Understanding the needs and values of target users is something that is required in many projects at the strategy formulation stage.
This goes for both brand strategy formulation and marketing measure proposals. Due to the fast-changing nature of recent markets, it is considered desirable for companies to very speedily and iteratively perform surveys of target user needs and values, and incorporate the findings into their strategies and measures. Companies normally perform surveys by recruiting people who fit with their target audience from among the general public and then interviewing them. However, the issue with this approach is that it imposes costs in terms of time and money on companies while they recruit participants and wait for survey results. Even if companies hand the data gathered by those surveys off to generative AI for analysis, it will still generally take at least two months to do the whole process. There are also increasing demands being put on companies to take into account such as personal information management and ethics investigations. So, because regularly surveying real people and correcting strategy and marketing measures based on the findings incurs considerable time and money, companies will find that the barriers to regularly continuing the survey are quite high, even if they followed it initially.

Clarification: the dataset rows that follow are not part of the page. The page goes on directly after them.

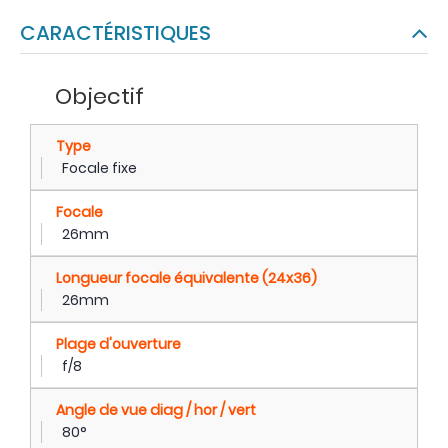
CARACTÉRISTIQUES
Objectif
Type
Focale fixe
Focale
26mm
Longueur focale équivalente (24x36)
26mm
Plage d'ouverture
f/8
Angle de vue diag / hor / vert
80°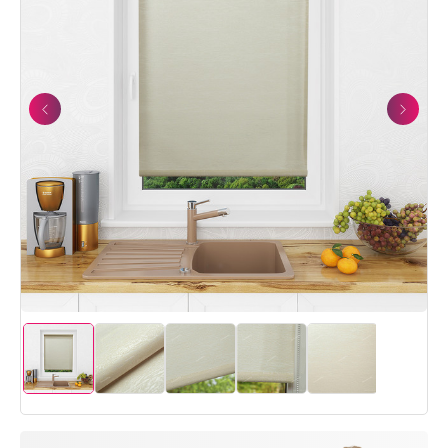
Previous
Next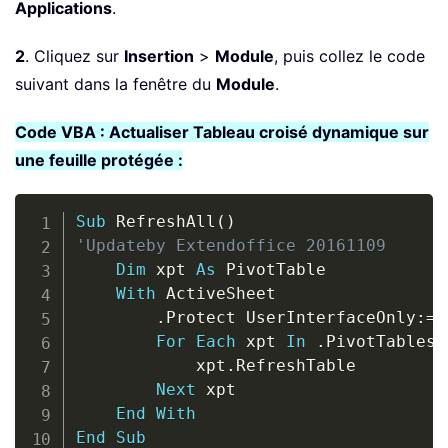
Applications
.
2
. Cliquez sur
Insertion
>
Module
, puis collez le code
suivant dans la fenêtre du
Module
.
Code VBA : Actualiser Tableau croisé dynamique sur
une feuille protégée :
Copy
Sub
 RefreshAll
(
)
'Updateby Extendoffice 20161109
Dim
 xpt 
As
 PivotTable

With
 ActiveSheet

.
Protect UserInterfaceOnly
:
=
T
For
Each
 xpt 
In
.
PivotTables

            xpt
.
RefreshTable

Next
 xpt

End
With
End
Sub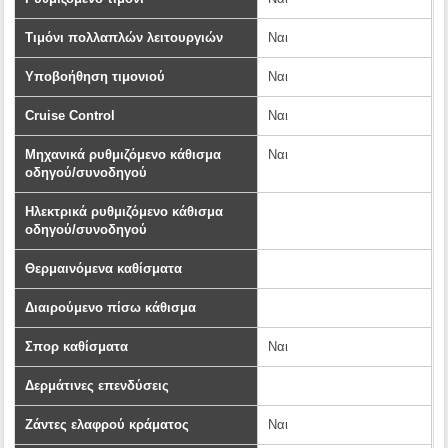
Τιμόνι πολλαπλών λειτουργιών
Ναι
Υποβοήθηση τιμονιού
Ναι
Cruise Control
Ναι
Μηχανικά ρυθμιζόμενο κάθισμα
Ναι
οδηγού/συνοδηγού
Ηλεκτρικά ρυθμιζόμενο κάθισμα
οδηγού/συνοδηγού
Θερμαινόμενα καθίσματα
Διαιρούμενο πίσω κάθισμα
Σπορ καθίσματα
Ναι
Δερμάτινες επενδύσεις
Ζάντες ελαφρού κράματος
Ναι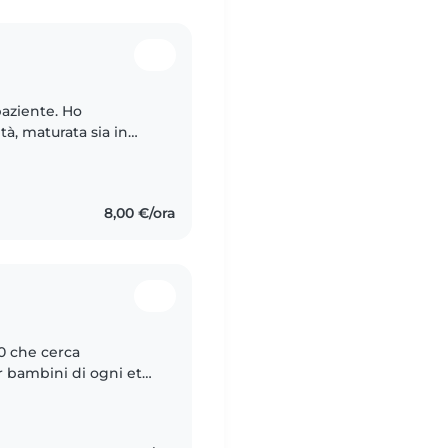
paziente. Ho
à, maturata sia in
corso di studi liceale,
8,00 €/ora
20 che cerca
 bambini di ogni età.
 di diverse età nelle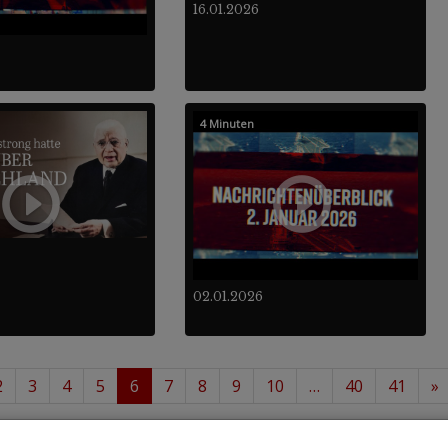
16.01.2026
4 Minuten
02.01.2026
2
3
4
5
6
7
8
9
10
…
40
41
»
 72
488
von insgesamt
.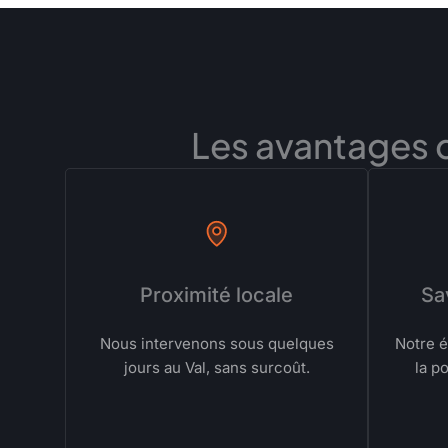
Les avantages d’
Proximité locale
Sa
Nous intervenons sous quelques
Notre é
jours au Val, sans surcoût.
la p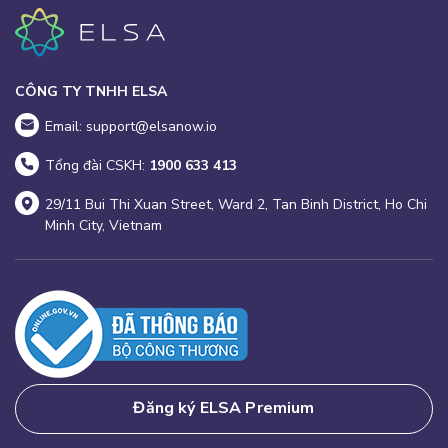
CÔNG TY TNHH ELSA
Email: support@elsanow.io
Tổng đài CSKH:
1900 633 413
29/11 Bui Thi Xuan Street, Ward 2, Tan Binh District, Ho Chi
Minh City, Vietnam
Đăng ký ELSA Premium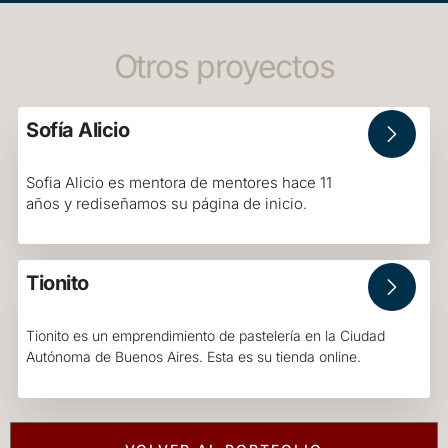
Otros proyectos
Sofía Alicio
Sofia Alicio es mentora de mentores hace 11
años y rediseñamos su página de inicio.
Tionito
Tionito es un emprendimiento de pastelería en la Ciudad
Autónoma de Buenos Aires. Esta es su tienda online.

Amidst this context, ABeam Consulting has opted for a new method in which, instead of real people, it prepares a generative AI with the attributes of the target users, and gets responses to questions posed to the generative AI. Specifically, the program is designed so that the generative AI is preset with target user segment information defining factors such as age, gender and income, with it being set to respond to all questions as though it were a human who had said attributes. As the generative AI will respond with representative/average opinions for a person with the given attributes, companies can receive the same results as if they had interviewed the majority of people with those attributes.
Companies are thus able, to a degree, to perform surveys of the needs and values of their target users in a way that is interactive, while cutting down on some of the costs in time and money associated with such a survey (figure 1). Making use of this approach returns responses that pinpoint what surveyors want to know. This allows them to finely test hypotheses around strategy and marketing measures at the drafting stage by deepening their understanding of users through repeated, detailed questioning.